Thanks for the advice, keep it coming. It's basically stuff we do as well. I think I might set up a video camera next time we are in a similar situation so I can see what I do and what I could change. We knew we were pushing it and it was a go place to try taking bigger pieces.


----------



## treemandan (Apr 6, 2010)

tree MDS said:


> Thats a mistake I think. Thats the price for the large steel one - which I recommend getting. The stainless jobber is $199 in the new sherrill cat. I'm looking at right now. I think the stainless is just another new way for them to bilk us outta more ducketts.



Is the load rating higher for stainless?
Here is a another situation where the porty shines:







One end is hooked to a big loader and the other a big log, in the middle is Mr. McPorty. It makes it easy to adjust the lentgh of the pull line as needed.


----------



## jefflovstrom (Apr 6, 2010)

ropensaddle said:


> Well my advise is not to you in limited run heavy wood I always cut and throw the chunks.



Damn good answer! Cant rep yet!
Jeff


----------



## treemandan (Apr 6, 2010)

ropensaddle said:


> Well my advise is not to you in limited run heavy wood I always cut and throw the chunks.



Well sometimes you can't and you have to take the jolt. A rigid mount bollard relieves some of the pain and the right fingers on the rope help a lot too.


----------



## ropensaddle (Apr 6, 2010)

treemandan said:


> Well sometimes you can't and you have to take the jolt. A rigid mount bollard relieves some of the pain and the right fingers on the rope help a lot too.

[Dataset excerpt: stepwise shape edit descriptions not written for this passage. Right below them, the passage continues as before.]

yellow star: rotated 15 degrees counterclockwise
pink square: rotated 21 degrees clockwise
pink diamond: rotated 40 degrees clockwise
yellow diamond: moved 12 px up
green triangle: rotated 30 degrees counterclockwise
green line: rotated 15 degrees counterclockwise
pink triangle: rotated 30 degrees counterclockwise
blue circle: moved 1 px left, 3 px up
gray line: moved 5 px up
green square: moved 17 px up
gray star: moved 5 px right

I don't follow why would you have to take the jolt? I agree on the rest and so need a crane


----------



## Treecutr (Apr 7, 2010)

Think I mentioned I bought the nickel one. Well my rope is turning grey from it where I have run it through the most. I am guessing this isnt going to hurt the rope any??

Also there was talk of twisting. I have a new Dynasorb rope, and it's twisted a decent bit, but I believe it to be from the chunks spinning while descending, and not the porty.


----------



## westernMA_Mike (Apr 7, 2010)

Treecutr said:


> Think I mentioned I bought the nickel one. Well my rope is turning grey from it where I have run it through the most. I am guessing this isnt going to hurt the rope any??
> 
> Also there was talk of twisting. I have a new Dynasorb rope, and it's twisted a decent bit, but I believe it to be from the chunks spinning while descending, and not the porty.

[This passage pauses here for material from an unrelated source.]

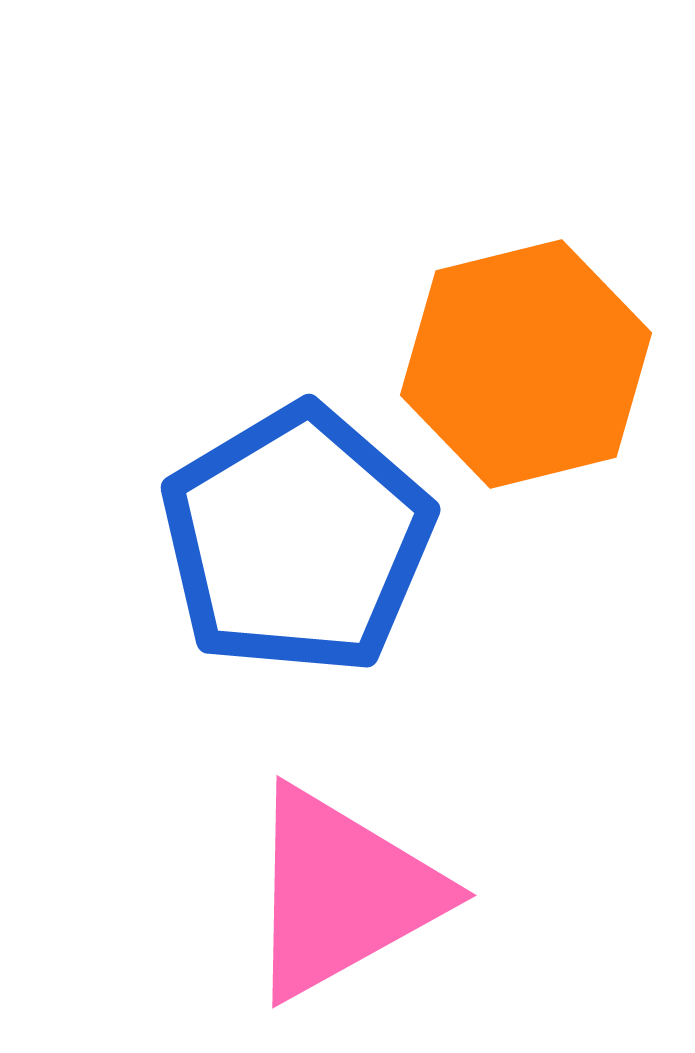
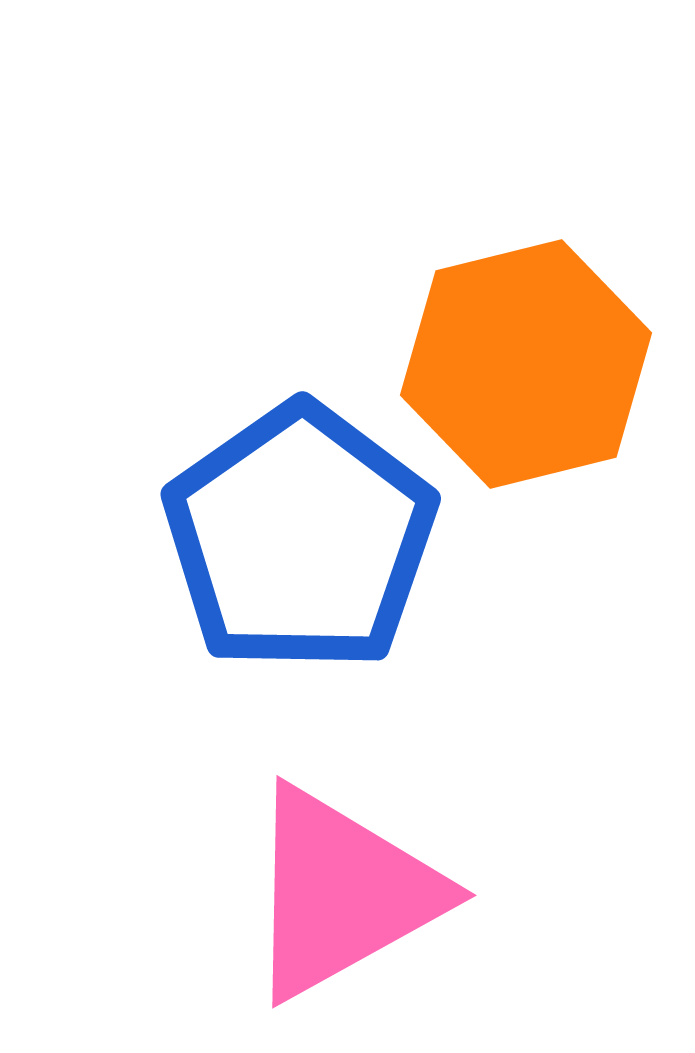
blue pentagon: moved 3 px right, 2 px up; rotated 4 degrees counterclockwise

Is it maybe from the points where it "pinches" through the port? Pretty sure it's the "guts" of the rope that are twisting; can distinctly feel the location in there that it's twisting. What's up "Treecutr".


----------



## Wishie22 (Apr 7, 2010)

We lay out the rope to full length before it is wrapped in the portawrap to prevent tangles, snags, etc. as the rope is being run through the portawap and lowering intended objects. The process is done for each piece for safety reasons, and also gets any twists out at that time.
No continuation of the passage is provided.